Slingshots aren't bows. Heavy draw weight doesn't equal big speed.


----------



## Henry the Hermit (Jun 2, 2010)

My charts are on my computer in Panama, but if I remember correctly, Green comes in at about 18 pounds for a 5:1 draw ratio. Unless you are shooting very heavy ammo, any TB heavier than Green will be too slow for slingshots.


----------



## hooker (Oct 10, 2014)

I am new to all this I will be using a sling bow, I will use broadhead probabley 100g, I want to achieve in the area of 160 ideally 170's fps .What "tube" would give these results @ 28" draw. I cannot find a definitive answer, but would love some real advice in old fashioned lbs ,I cant begin to understand graphs charts or scientific results just need a basic point in the right direction.Apreciated Henry. :screwy:, hooker


----------



## Henry the Hermit (Jun 2, 2010)

I should have paid more attention to this being in the slingbow section. All my experience is with slingshots and round ball. MJ and Perry (A+ Slingshots) are much more knowledgeable on this subject.


----------



## M.J (Nov 1, 2010)

You might try the latex tube they sell at the hardware store, I understand it's good for heavy ammo and arrows.


----------



## NaturalFork (Jan 21, 2010)

There is a video of gamekeeper John testing the pull weight on thera tube ... it was pretty heavy and poor performing.


----------



## NaturalFork (Jan 21, 2010)

As stated above ... poundage means almost nothing in the slingshot world.


----------



## hooker (Oct 10, 2014)

I'm talking sling bow, I think the dynamics are different but I may be wrong, Chief AJ, sells his hfx rated in lbs starting at 40lb, rattling randy sells his rated at up to 60lb,both these sling bows are popular sellers so I guess the band weight is right for the sling bow. Thanks for your post. hooker


----------



## bamaboy (Nov 26, 2014)

I bought my triple theraband set off eBay, after my initial mock up it just didn't have the desired pull weight, so I cut down the bands 1-1/2" and it feels much better.
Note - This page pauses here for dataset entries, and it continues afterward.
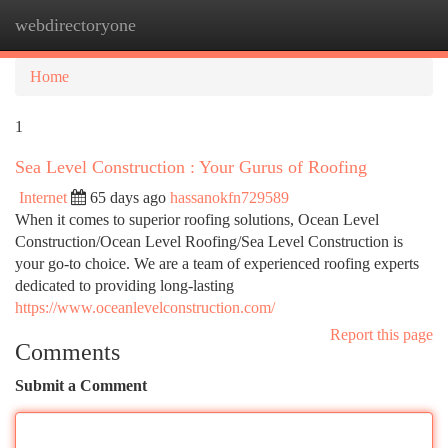
webdirectoryone
Togg
navi
Home
1
Sea Level Construction : Your Gurus of Roofing
Internet
65 days ago
hassanokfn729589
When it comes to superior roofing solutions, Ocean Level
Construction/Ocean Level Roofing/Sea Level Construction is
your go-to choice. We are a team of experienced roofing experts
dedicated to providing long-lasting
https://www.oceanlevelconstruction.com/
Report this page
Comments
Submit a Comment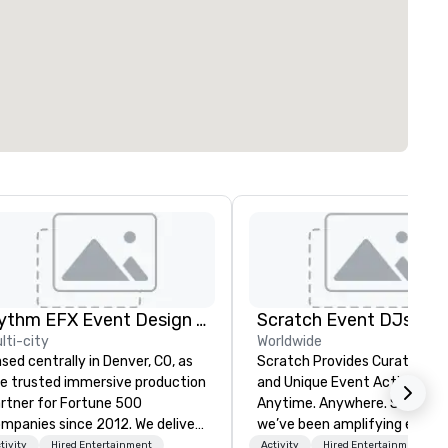
Rythm EFX Event Design & Fabrication
Scratch Event DJs
lti-city
Worldwide
sed centrally in Denver, CO, as
Scratch Provides Curated DJ
e trusted immersive production
and Unique Event Activations
rtner for Fortune 500
Anytime. Anywhere. Since 2002
panies since 2012. We deliver
we’ve been amplifying events
unning premium AV and in-
energizing audiences, and
tivity
Hired Entertainment
Activity
Hired Entertainment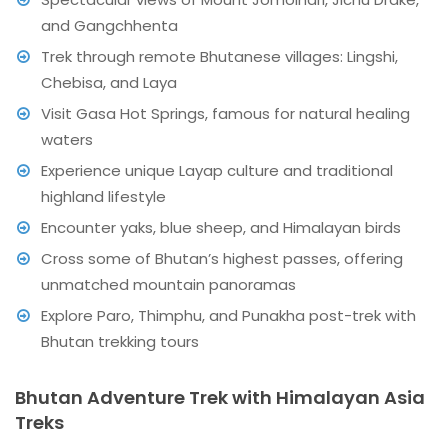
and Gangchhenta
Trek through remote Bhutanese villages: Lingshi,
Chebisa, and Laya
Visit Gasa Hot Springs, famous for natural healing
waters
Experience unique Layap culture and traditional
highland lifestyle
Encounter yaks, blue sheep, and Himalayan birds
Cross some of Bhutan’s highest passes, offering
unmatched mountain panoramas
Explore Paro, Thimphu, and Punakha post-trek with
Bhutan trekking tours
Bhutan Adventure Trek with Himalayan Asia
Treks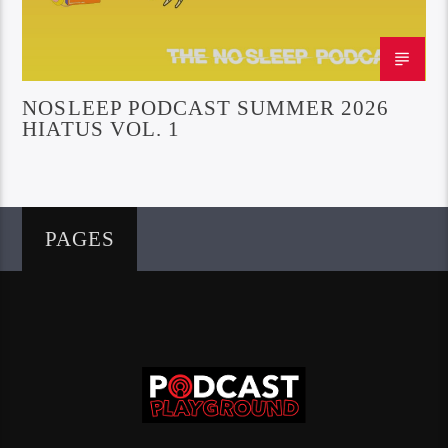
NOSLEEP PODCAST SUMMER 2026
HIATUS VOL. 1
PAGES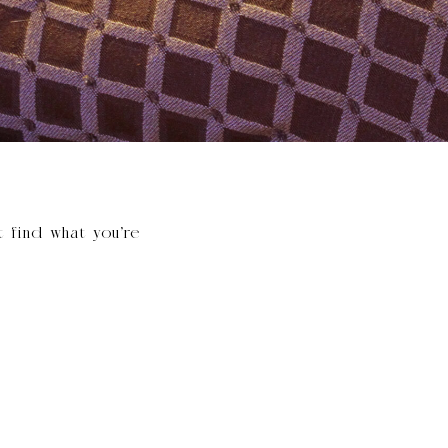
t find what you’re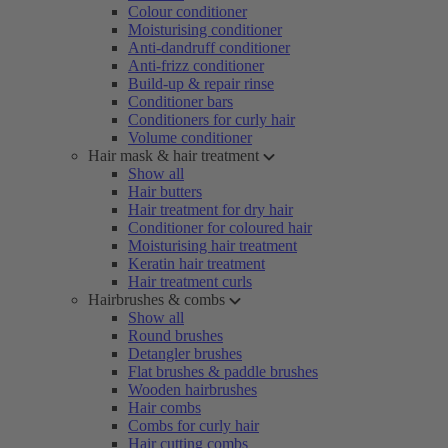
Colour conditioner
Moisturising conditioner
Anti-dandruff conditioner
Anti-frizz conditioner
Build-up & repair rinse
Conditioner bars
Conditioners for curly hair
Volume conditioner
Hair mask & hair treatment
Show all
Hair butters
Hair treatment for dry hair
Conditioner for coloured hair
Moisturising hair treatment
Keratin hair treatment
Hair treatment curls
Hairbrushes & combs
Show all
Round brushes
Detangler brushes
Flat brushes & paddle brushes
Wooden hairbrushes
Hair combs
Combs for curly hair
Hair cutting combs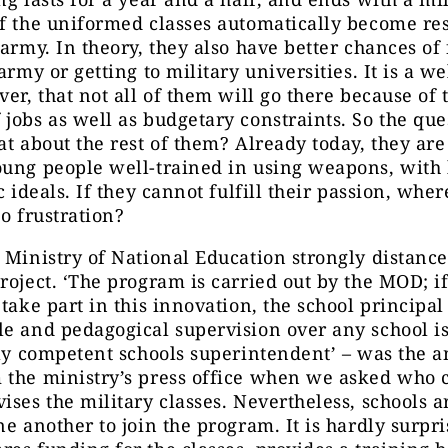
f the uniformed classes automatically become res
 army. In theory, they also have better chances of
 army or getting to military universities. It is a 
ver, that not all of them will go there because of 
jobs as well as budgetary constraints. So the que
at about the rest of them? Already today, they are
ung people well-trained in using weapons, with 
ic ideals. If they cannot fulfill their passion, whe
to frustration?
 Ministry of National Education strongly distances
roject. ‘The program is carried out by the MOD; if
 take part in this innovation, the school principal 
e and pedagogical supervision over any school is
lly competent schools superintendent’ – was the 
 the ministry’s press office when we asked who c
ises the military classes. Nevertheless, schools a
ne another to join the program. It is hardly surpr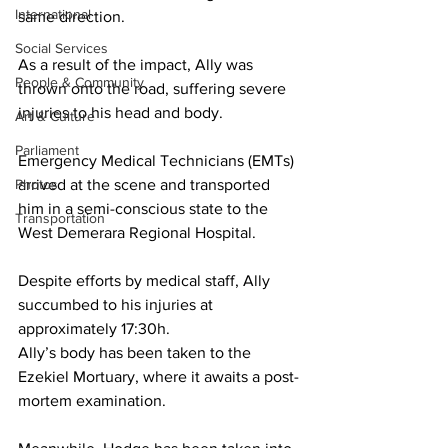
International
same direction.
Social Services
As a result of the impact, Ally was 
People & Community
thrown onto the road, suffering severe 
injuries to his head and body. 
Art & Culture
Parliament
Emergency Medical Technicians (EMTs) 
Photos
arrived at the scene and transported 
him in a semi-conscious state to the 
Transportation
West Demerara Regional Hospital. 
Despite efforts by medical staff, Ally 
succumbed to his injuries at 
approximately 17:30h.
Ally’s body has been taken to the 
Ezekiel Mortuary, where it awaits a post-
mortem examination.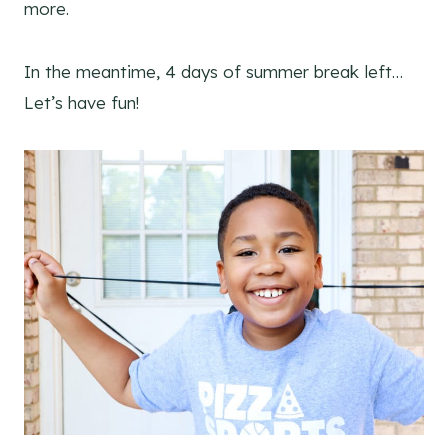
more.
In the meantime, 4 days of summer break left…
Let’s have fun!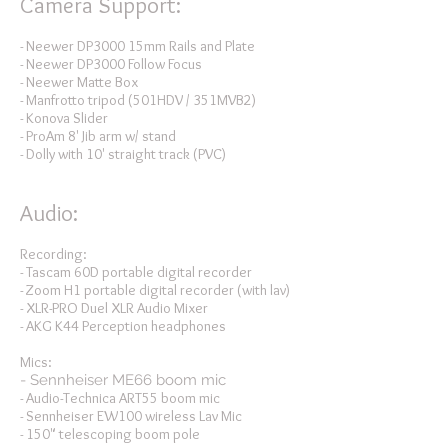
Camera Support:
- Neewer DP3000 15mm Rails and Plate
- Neewer DP3000 Follow Focus
- Neewer Matte Box
- Manfrotto tripod (501HDV / 351MVB2)
- Konova Slider
- ProAm 8' Jib arm w/ stand
- Dolly with 10' straight track (PVC)
Audio:
Recording:
- Tascam 60D portable digital recorder
- Zoom H1 portable digital recorder (with lav)
- XLR-PRO Duel XLR Audio Mixer
- AKG K44 Perception headphones
Mics:
- Sennheiser ME66 boom mic
- Audio-Technica ART55 boom mic
- Sennheiser EW100 wireless Lav Mic
- 150" telescoping boom pole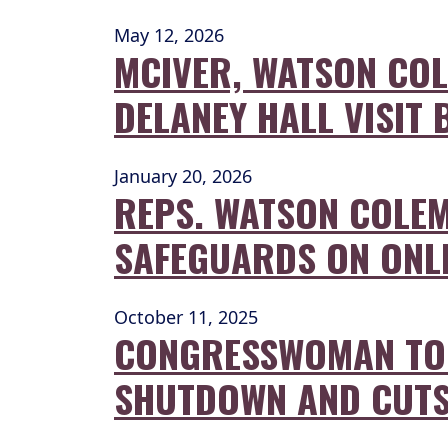
May 12, 2026
MCIVER, WATSON COL
DELANEY HALL VISIT
January 20, 2026
REPS. WATSON COLEM
SAFEGUARDS ON ONL
October 11, 2025
CONGRESSWOMAN TOU
SHUTDOWN AND CUT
I plan to take it over to my friends game scale and draw out 29-30" and see how many pounds it's pulling. I was planning my 2nd slingbow with double silver theratube and compare the two. I don't have a chronograph to measure speed, but my goal is to take whitetail deer.


----------



## POI (Dec 5, 2014)

A stock length of Chief AJ's sold at reated 44lbs drawn 28" with an Xacliper release gave me just shy of 40lbs. Plenty for the 20 yd indoor range I am testing at. The bands have a little more to offer but I am not going to shorten them till I build more strength with it as is. Follow through waiting for the arrow to clear the biscuit is plenty tough at this weight for me.

I also tied a set of softer tapered 7/8" to 5/8" Green Gym Wally world bands to test for draw weight. Man I love the scout for a band test platform..... They draw at 21 lbs. I can lob them more accurately with this right now but it's lack of power is maxing out at 20 yds.

measurements were on a bow draw weight scale.


----------



## POI (Dec 5, 2014)

So sorry to any. it is three bands of the walmart Gold's in green in that size to hit that weight.


----------



## ruthiexxxx (Sep 15, 2012)

for a single band set up for a slingbow at that weight you could do with the Theratube Silver.


----------



## POI (Dec 5, 2014)

thnks for the suggestion on silver as a starting point. I just picked up an Ebay vintage starship that needs to run tubes. I'm on here today starting the search...


----------